In one of his most famous quotes, Winnicott also says that “there is no such thing as a baby” – there is only a collection of needs that must be met by the baby’s environment, which in the very early stages is its mother. It’s mainly through the relationship with her that the infant develops a sense of itself as a unified being.
In both cases, the first from outside and the second from within, we can’t perceive a unity. In developing our self-consciousness we rely on others’ reflections of ourselves to develop our sense of who we are. We learn about ourselves by looking at others, particularly when they’re looking at us. Where we feel a muddle of physical and mental sensations, they perceive a unity. For Lacan, the mirror stage is when (starting around twelve months) we start to recognise externally-generated images of ourselves. Some people get stuck in this phase, never surpassing their obsession with their own reflections.
It’s a staggering experience to witness the first flickerings of the awakening of consciousness. In the beginning our brand-new daughter was just a jumble of nerve endings united by a vague sense of need. Then she learned that she has a voice, two organs that let in light, a mouth and the opposite of a mouth. She still has little use for her hands; her favourite part of herself are her breasts, which she has no way of knowing aren’t part of ‘her’ body. She’s very much in the phase of not knowing she exists and (although her eyes are not yet able to focus) she looks to us for clues about what she is. We will tell her what and who she is, and she will tell us what and who we are.

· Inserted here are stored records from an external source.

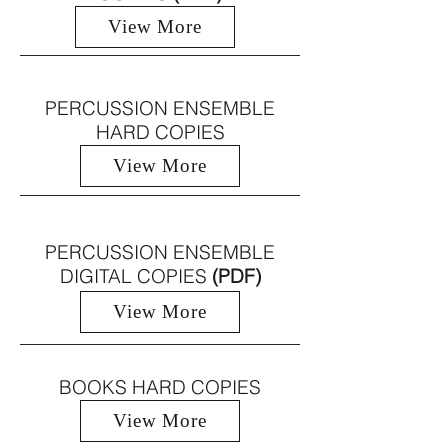
View More
PERCUSSION ENSEMBLE
HARD COPIES
View More
PERCUSSION ENSEMBLE
DIGITAL COPIES
(PDF)
View More
BOOKS HARD COPIES
View More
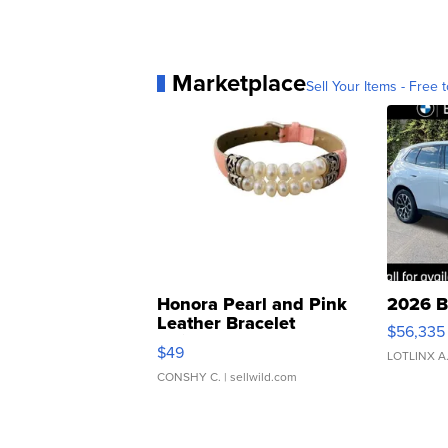
Marketplace
Sell Your Items - Free t
Honora Pearl and Pink
2026 B
Leather Bracelet
$56,335
Adjustable Buckle Clo...
$49
LOTLINX A
CONSHY C.
| sellwild.com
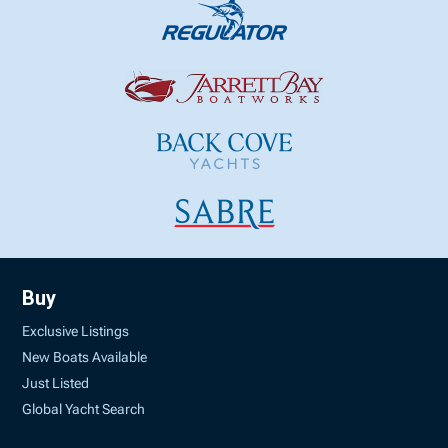
Buy
Exclusive Listings
New Boats Available
Just Listed
Global Yacht Search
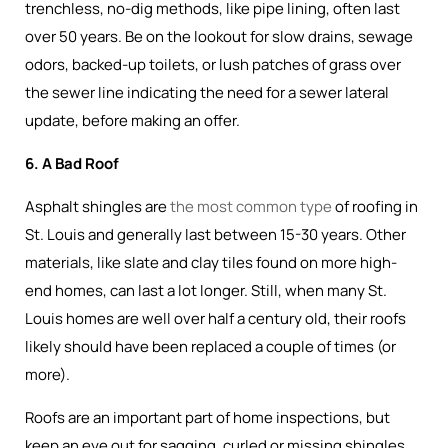
trenchless, no-dig methods, like pipe lining, often last
over 50 years. Be on the lookout for slow drains, sewage
odors, backed-up toilets, or lush patches of grass over
the sewer line indicating the need for a sewer lateral
update, before making an offer.
6. A Bad Roof
Asphalt shingles are
the most common type
of roofing in
St. Louis and generally last between 15-30 years. Other
materials, like slate and clay tiles found on more high-
end homes, can last a lot longer. Still, when many St.
Louis homes are well over half a century old, their roofs
likely should have been replaced a couple of times (or
more).
Roofs are an important part of home inspections, but
keep an eye out for sagging, curled or missing shingles,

In fits and starts I’ve been reading the novel ‘How to be both’ by Ali Smith, which describes the flowering of adult consciousness in a teenager in the midst of the brutalising world of social media. Our daughter is (hopefully) tens of thousands of days away from (whatever survives of) that, although our initial plan of keeping all connected devices out of her sight proved to be absurdly unrealistic. (I’ve tried to explore these issues here). The fact that nowadays so much of our notion of who we are and what we are worth is mediated by these black mirrors means that we obsessively try to control what we share of ourselves and what is shared of us in order to create a self-portrait we can live with, or at least one that doesn’t trouble or shame us too much.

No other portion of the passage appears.